WHAT THE TASK REQUIRES —
Reproduce verbatim only the lines from the one containing "Bij de wijze" through the last line below, both included.

Page-level text extractions:
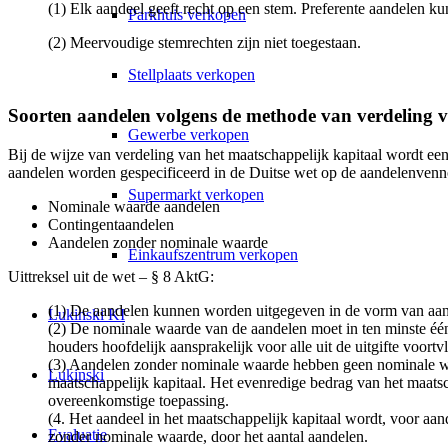
(1) Elk aandeel geeft recht op een stem. Preferente aandelen
Parkhuis verkopen
(2) Meervoudige stemrechten zijn niet toegestaan.
Stellplaats verkopen
Soorten aandelen volgens de methode van verdeling v
Gewerbe verkopen
Bij de wijze van verdeling van het maatschappelijk kapitaal wordt e
aandelen worden gespecificeerd in de Duitse wet op de aandelenven
Supermarkt verkopen
Nominale waarde aandelen
Contingentaandelen
Aandelen zonder nominale waarde
Einkaufszentrum verkopen
Uittreksel uit de wet – § 8 AktG:
(1) De aandelen kunnen worden uitgegeven in de vorm van aand
Lukinski KI
(2) De nominale waarde van de aandelen moet in ten minste één
houders hoofdelijk aansprakelijk voor alle uit de uitgifte voo
(3) Aandelen zonder nominale waarde hebben geen nominale wa
Lukinski
maatschappelijk kapitaal. Het evenredige bedrag van het maatsc
overeenkomstige toepassing.
(4. Het aandeel in het maatschappelijk kapitaal wordt, voor a
Evaluatie
zonder nominale waarde, door het aantal aandelen.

EXERCISE RESULT —
Bij de wijze van verdeling van het maatschappelijk kapitaal wordt e
aandelen worden gespecificeerd in de Duitse wet op de aandelenven
Supermarkt verkopen
Nominale waarde aandelen
Contingentaandelen
Aandelen zonder nominale waarde
Einkaufszentrum verkopen
Uittreksel uit de wet – § 8 AktG:
(1) De aandelen kunnen worden uitgegeven in de vorm van aand
Lukinski KI
(2) De nominale waarde van de aandelen moet in ten minste één
houders hoofdelijk aansprakelijk voor alle uit de uitgifte voo
(3) Aandelen zonder nominale waarde hebben geen nominale wa
Lukinski
maatschappelijk kapitaal. Het evenredige bedrag van het maatsc
overeenkomstige toepassing.
(4. Het aandeel in het maatschappelijk kapitaal wordt, voor a
Evaluatie
zonder nominale waarde, door het aantal aandelen.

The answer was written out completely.